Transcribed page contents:
#####

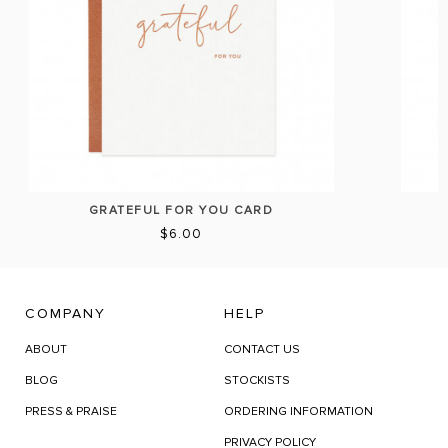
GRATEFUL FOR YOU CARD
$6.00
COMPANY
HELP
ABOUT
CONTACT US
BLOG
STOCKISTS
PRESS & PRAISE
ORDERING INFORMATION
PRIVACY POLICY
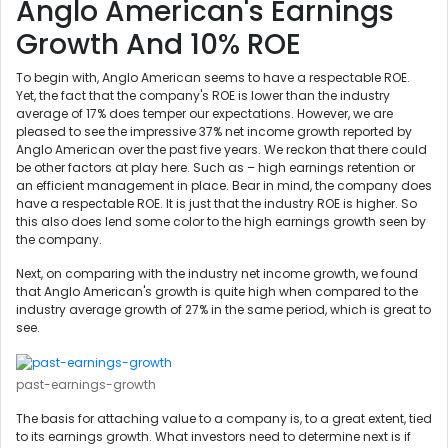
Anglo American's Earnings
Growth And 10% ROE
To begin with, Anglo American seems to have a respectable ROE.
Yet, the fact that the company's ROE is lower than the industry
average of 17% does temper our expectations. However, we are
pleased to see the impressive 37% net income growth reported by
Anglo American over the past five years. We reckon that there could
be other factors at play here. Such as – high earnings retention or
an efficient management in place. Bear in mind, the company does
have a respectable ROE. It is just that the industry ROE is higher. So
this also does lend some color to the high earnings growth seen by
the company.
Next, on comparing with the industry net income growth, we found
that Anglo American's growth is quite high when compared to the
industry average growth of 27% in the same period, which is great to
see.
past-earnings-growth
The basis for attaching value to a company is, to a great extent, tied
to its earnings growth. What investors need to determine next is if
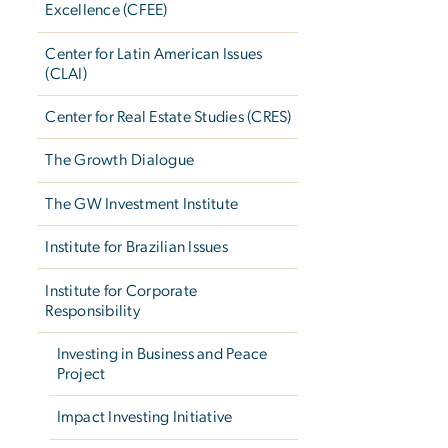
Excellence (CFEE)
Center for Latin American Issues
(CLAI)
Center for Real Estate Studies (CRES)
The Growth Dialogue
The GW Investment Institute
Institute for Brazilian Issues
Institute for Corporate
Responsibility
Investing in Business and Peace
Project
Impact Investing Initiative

#####

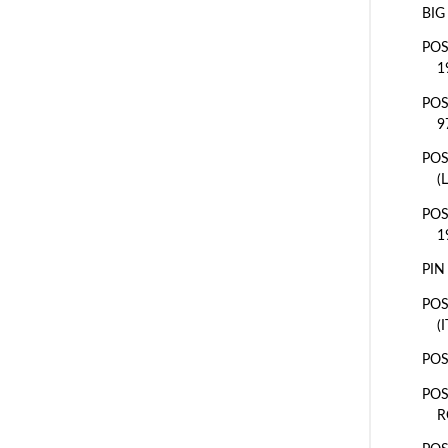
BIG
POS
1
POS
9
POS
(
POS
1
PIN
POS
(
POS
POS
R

#####

**TASK TO CARRY OUT**
All of the lines above that carry the string "average" need to be found and copied.

**ANSWER TO THIS PROBLEM**
average of 17% does temper our expectations. However, we are
industry average growth of 27% in the same period, which is great to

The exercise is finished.